→ WORK TASK
From the line with "Hosting con seguridad: la decisión que puede" to the line with "salvar tu sitio web", retype every line exactly, including those two, and leave out the rest of the data below.
:: LISTED RECORDS ::
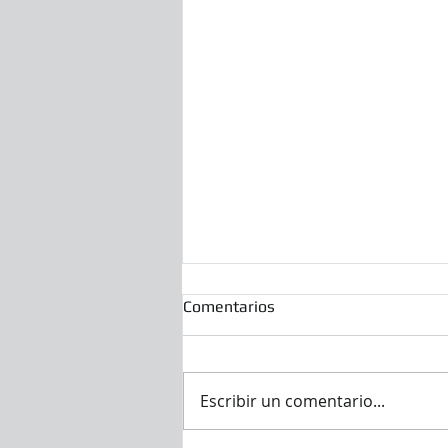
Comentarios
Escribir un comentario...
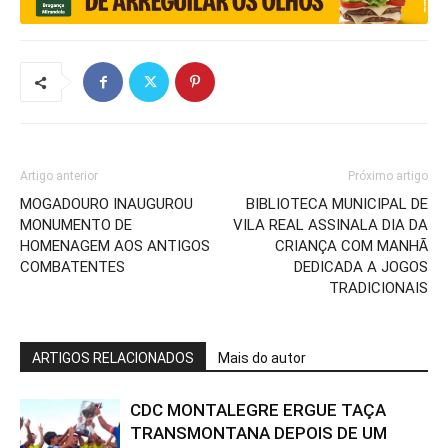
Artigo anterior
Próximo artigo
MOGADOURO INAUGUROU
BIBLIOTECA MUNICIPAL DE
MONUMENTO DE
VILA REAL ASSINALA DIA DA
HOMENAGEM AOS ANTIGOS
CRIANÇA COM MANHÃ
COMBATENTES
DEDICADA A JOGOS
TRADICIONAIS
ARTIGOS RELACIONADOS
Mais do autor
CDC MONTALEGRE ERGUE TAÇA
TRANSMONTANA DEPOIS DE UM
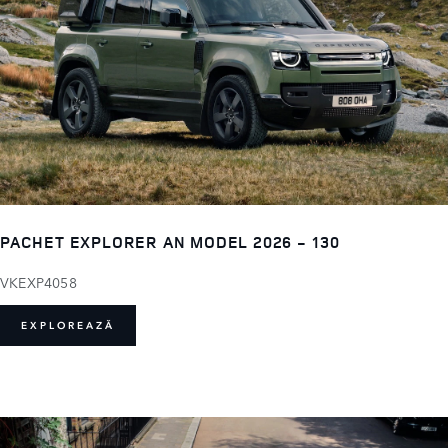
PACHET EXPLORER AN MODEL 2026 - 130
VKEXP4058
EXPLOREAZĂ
:::
:: LISTED RECORDS ::
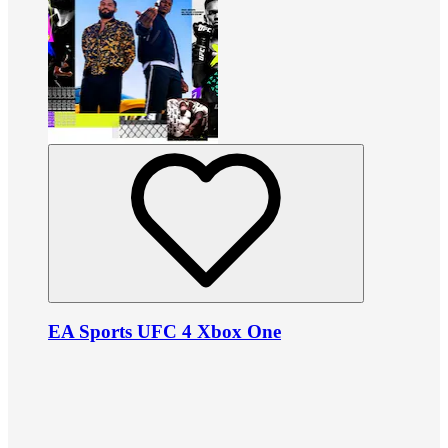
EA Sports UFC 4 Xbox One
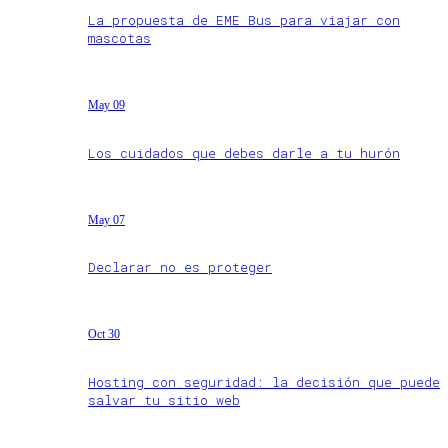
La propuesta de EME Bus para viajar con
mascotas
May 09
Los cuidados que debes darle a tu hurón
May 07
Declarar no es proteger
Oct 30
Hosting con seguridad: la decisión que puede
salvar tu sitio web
:::
→ YOUR RESPONSE
Hosting con seguridad: la decisión que puede
salvar tu sitio web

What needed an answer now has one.